Resident INTP Milkshake
Active Member
Meet "Only the Rules Matta" Darby. Since he's a witty British man, he "doesn't care what you think about him" (raises eyebrow quite condescendingly as he entertains the idea). And if he does have an Achilles Heel, you'll only find out about it ten books later.

Now it's your turn.
 
Boetica Sain Chanz does not appreciate the multi-galactic superstate the same way other Spherians do. She loves to hijack goods transports and get rich off of the very hard labour of Spherian citizens. When she isn't appropriating valuable items under blade point, she loves to go on vacations at the red seas resorts on the planet Gorom Ville Faulk. She is known as an animal lover and refuses to eat meat from facility slaughter houses.
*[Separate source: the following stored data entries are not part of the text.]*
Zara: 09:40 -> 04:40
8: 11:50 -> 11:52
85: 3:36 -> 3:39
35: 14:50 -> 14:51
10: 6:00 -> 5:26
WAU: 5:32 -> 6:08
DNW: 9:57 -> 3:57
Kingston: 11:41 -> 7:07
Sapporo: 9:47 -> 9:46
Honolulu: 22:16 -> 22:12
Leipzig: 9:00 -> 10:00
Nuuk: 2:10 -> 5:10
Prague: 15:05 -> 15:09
Hunting wild game is more okay for her.
 
Big Mac is known to all the other inhabitants of Cillme Sloe as a slovenly, morbidly obese layabout who sits all day with the curtains drawn in the living room of his mother's cottage on the edge of a village nestled in the boglands of Ireland's uninspiring Midlands. By evening, though, in that momentary snap between light and dark, when the creatures of the netherworld step spritely from the shadows to pull at the loose threads in the fabric of reality, Big Mac has been known to fall asleep on his mother's sofa while watching reruns of Love Island, only to waken at 3 am to slouch his way upstairs to bed.
 
Bora: a powerful vampire that uses his abilities to swindle people. He thinks himself smarter than he is, constantly brags and is a very jolly fellow. He has a pet hawk (it is not tame and will attack him) and talks to himself.

All that blood goes straight to his thighs.
 
Ge'eil [Geh-heel], a very old, worn down, barely sentient shell of a demon who for the past fifteen years has lived in the ticket disposal bin near the front of the no.29 bus that goes from the town centre to Bellinford estate, somewhere in Hampshire, England.
 
Her name is Sunrise Whistle. Well.... that ain't the name her mama gave her, but who cares what the old lady thinks? With a body like Jessica Rabbit has come to life, and the attitude of Sway (Gone in 60 Seconds for you non-movie youngins), she'll polish the chrome on your bumper and... other things. For an extra fifty bucks she'll even change your oil. Ahem, excuse me, your car's oil. Yeah.

And if you happen to have Eleanor, well... full ride, baby. On the house. As long as you let her drive.

Just don't tell Big Joe she's soliciting outside of the club, okay? He doesn't like it when he doesn't get his cut.

(How'd I do, @Homer Potvin ?)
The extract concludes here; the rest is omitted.